Really? The fact that a live nuclear reactor barrels around under commercial shipping lanes off this island, nearly hitting a passenger liner, is bad enough. But we’re also not allowed to know whether it was one of the four Navy subs that carry Trident nuclear missiles? Extremely “applicable”, in my view.

A brief survey of global submarine accidents over the last few decades, and your cold sweat will start to crystallise. Last year, we heard muffled reports of 14 Russian servicemen dying, after a battery exploded into flames on a nuclear sub in the Barents Sea.

Military officials told those attending the funeral in St Petersburg that their relatives had “averted a planetary catastrophe” before they died. The defence minister Sergey Shoygu said the onboard nuclear reactor was “operational”, as the crew had taken “necessary measures” to protect it.
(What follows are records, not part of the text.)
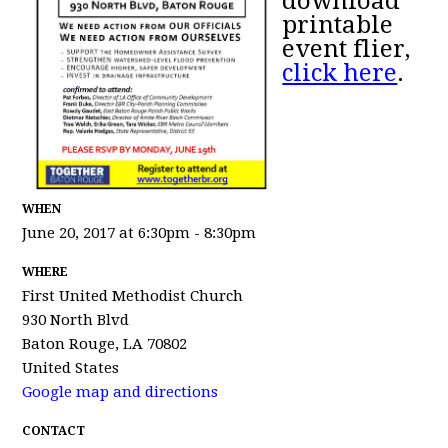
download
printable
event flier,
click here
.
WHEN
June 20, 2017 at 6:30pm - 8:30pm
WHERE
First United Methodist Church
930 North Blvd
Baton Rouge, LA 70802
United States
Google map and directions
CONTACT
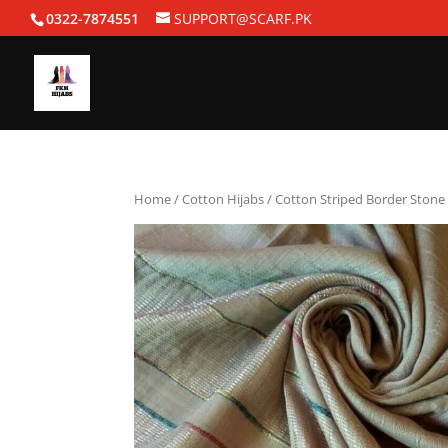
0322-7874551
SUPPORT@SCARF.PK
Home
/
Cotton Hijabs
/ Cotton Striped Border Stone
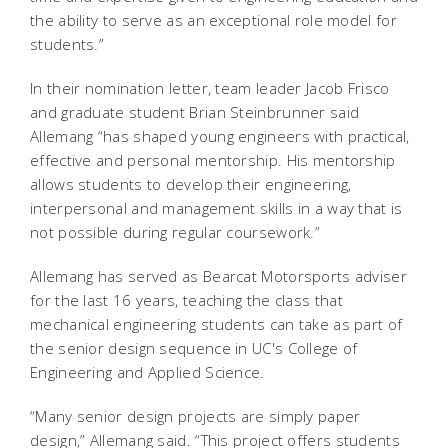
the ability to serve as an exceptional role model for
students.”
In their nomination letter, team leader Jacob Frisco
and graduate student Brian Steinbrunner said
Allemang “has shaped young engineers with practical,
effective and personal mentorship. His mentorship
allows students to develop their engineering,
interpersonal and management skills in a way that is
not possible during regular coursework.”
Allemang has served as Bearcat Motorsports adviser
for the last 16 years, teaching the class that
mechanical engineering students can take as part of
the senior design sequence in UC's College of
Engineering and Applied Science.
“Many senior design projects are simply paper
design,” Allemang said. “This project offers students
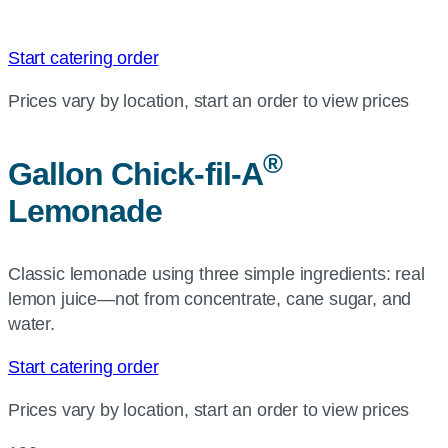
Start catering order
Prices vary by location, start an order to view prices
®
Gallon
Chick-fil-A
Lemonade
Classic lemonade using three simple ingredients: real
lemon juice—not from concentrate, cane sugar, and
water.
Start catering order
Prices vary by location, start an order to view prices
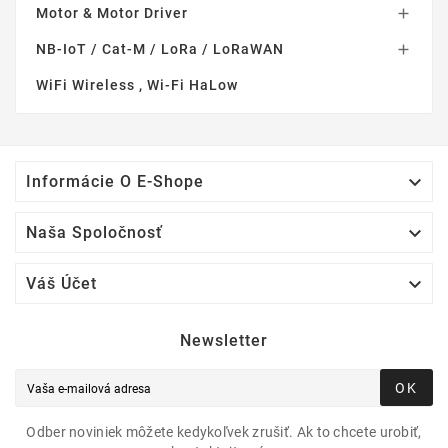
Motor & Motor Driver

NB-IoT / Cat-M / LoRa / LoRaWAN

WiFi Wireless , Wi-Fi HaLow

Informácie O E-Shope

Naša Spoločnosť

Váš Účet
Newsletter
OK
Odber noviniek môžete kedykoľvek zrušiť. Ak to chcete urobiť,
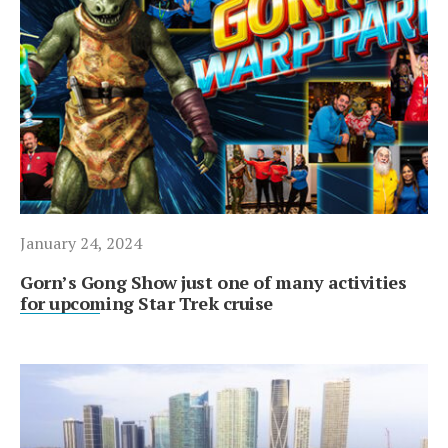
January 24, 2024
Gorn’s Gong Show just one of many activities
for upcoming Star Trek cruise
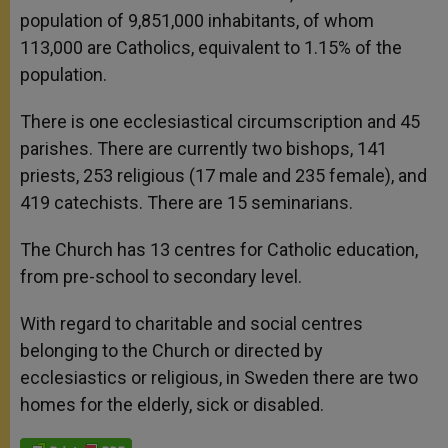
population of 9,851,000 inhabitants, of whom
113,000 are Catholics, equivalent to 1.15% of the
population.
There is one ecclesiastical circumscription and 45
parishes. There are currently two bishops, 141
priests, 253 religious (17 male and 235 female), and
419 catechists. There are 15 seminarians.
The Church has 13 centres for Catholic education,
from pre-school to secondary level.
With regard to charitable and social centres
belonging to the Church or directed by
ecclesiastics or religious, in Sweden there are two
homes for the elderly, sick or disabled.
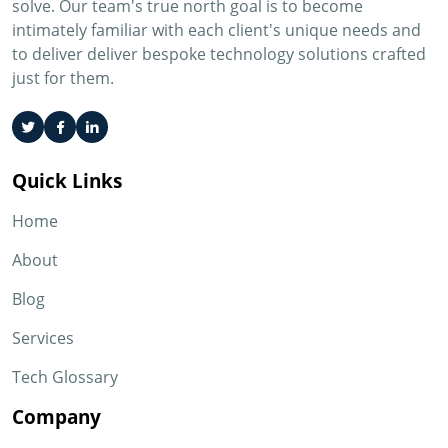
solve. Our team's true north goal is to become
intimately familiar with each client's unique needs and
to deliver deliver bespoke technology solutions crafted
just for them.
Quick Links
Home
About
Blog
Services
Tech Glossary
Company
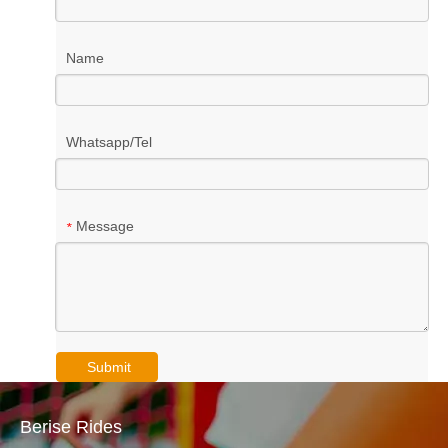
Name
Whatsapp/Tel
Message
*
Submit
Berise Rides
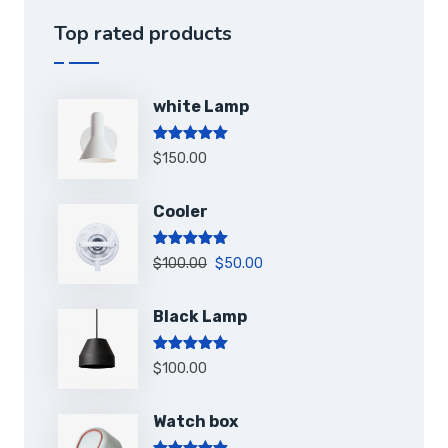
Top rated products
white Lamp
Note
5.00
$
150.00
sur 5
Cooler
Note
5.00
$
100.00
$
50.00
sur 5
Black Lamp
Note
5.00
$
100.00
sur 5
Watch box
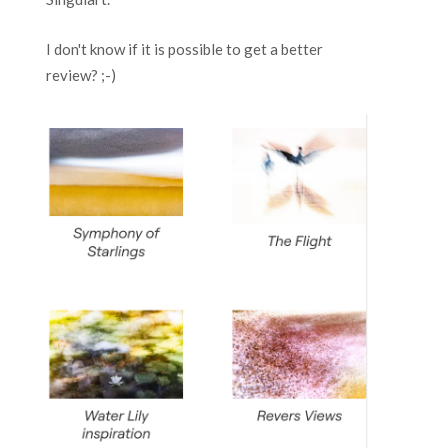
I don't know if it is possible to get a better
review? ;-)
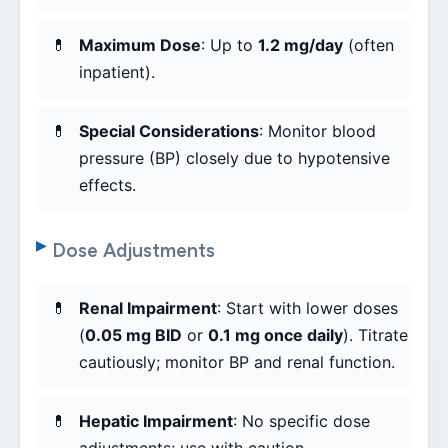
Maximum Dose
: Up to
1.2 mg/day
(often
inpatient).
Special Considerations
: Monitor blood
pressure (BP) closely due to hypotensive
effects.
Dose Adjustments
Renal Impairment
: Start with lower doses
(
0.05 mg BID
or
0.1 mg once daily
). Titrate
cautiously; monitor BP and renal function.
Hepatic Impairment
: No specific dose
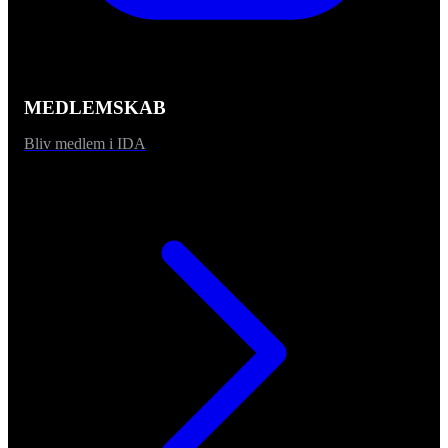
MEDLEMSKAB
Bliv medlem i IDA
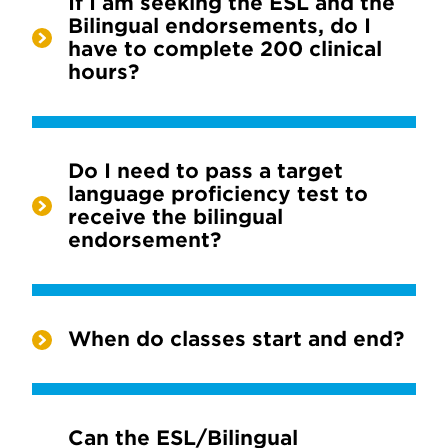
If I am seeking the ESL and the
Bilingual endorsements, do I
have to complete 200 clinical
hours?
Do I need to pass a target
language proficiency test to
receive the bilingual
endorsement?
When do classes start and end?
Can the ESL/Bilingual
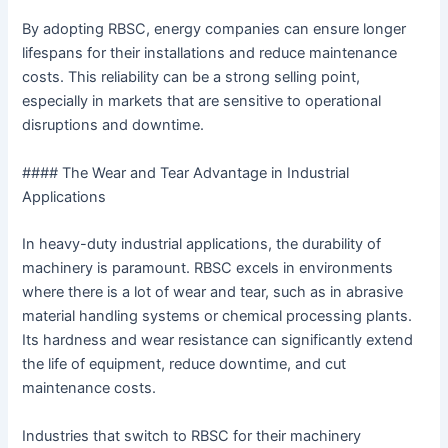
By adopting RBSC, energy companies can ensure longer
lifespans for their installations and reduce maintenance
costs. This reliability can be a strong selling point,
especially in markets that are sensitive to operational
disruptions and downtime.
#### The Wear and Tear Advantage in Industrial
Applications
In heavy-duty industrial applications, the durability of
machinery is paramount. RBSC excels in environments
where there is a lot of wear and tear, such as in abrasive
material handling systems or chemical processing plants.
Its hardness and wear resistance can significantly extend
the life of equipment, reduce downtime, and cut
maintenance costs.
Industries that switch to RBSC for their machinery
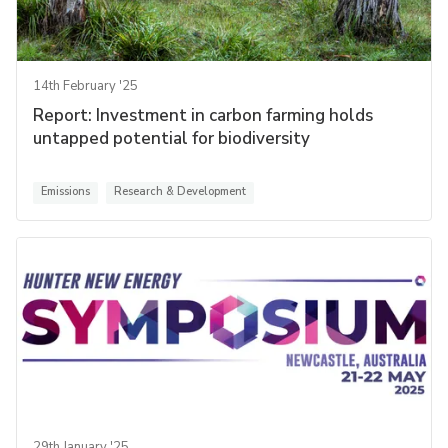
14th February '25
Report: Investment in carbon farming holds
untapped potential for biodiversity
Emissions
Research & Development
29th January '25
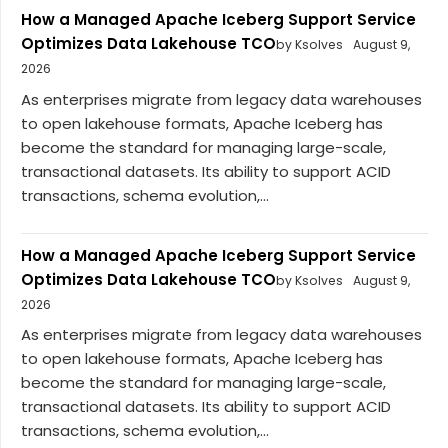
How a Managed Apache Iceberg Support Service
Optimizes Data Lakehouse TCO
by Ksolves
August 9,
2026
As enterprises migrate from legacy data warehouses
to open lakehouse formats, Apache Iceberg has
become the standard for managing large-scale,
transactional datasets. Its ability to support ACID
transactions, schema evolution,...
How a Managed Apache Iceberg Support Service
Optimizes Data Lakehouse TCO
by Ksolves
August 9,
2026
As enterprises migrate from legacy data warehouses
to open lakehouse formats, Apache Iceberg has
become the standard for managing large-scale,
transactional datasets. Its ability to support ACID
transactions, schema evolution,...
And these are the ones we know about (assuming what we know from Russian media is hardly reliable). In 2017, under a release of declassified documents from the CIA, we discovered that a Poseidon-armed US nuclear submarine, and a Russian counterpart, had collided in the waters outside Holy Loch in 1974 (so significant that Henry Kissinger was telegrammed).

It’s less easy, in these all-seeing days, to hide incidents. So in 2009, when HMS Vanguard, (bearing 16 Trident missiles and 48 warheads) clattered into the French submarine Triomphant (bearing 16 M45 missiles and 48 warheads) in the Eastern Atlantic Ocean, we knew about it pretty quickly.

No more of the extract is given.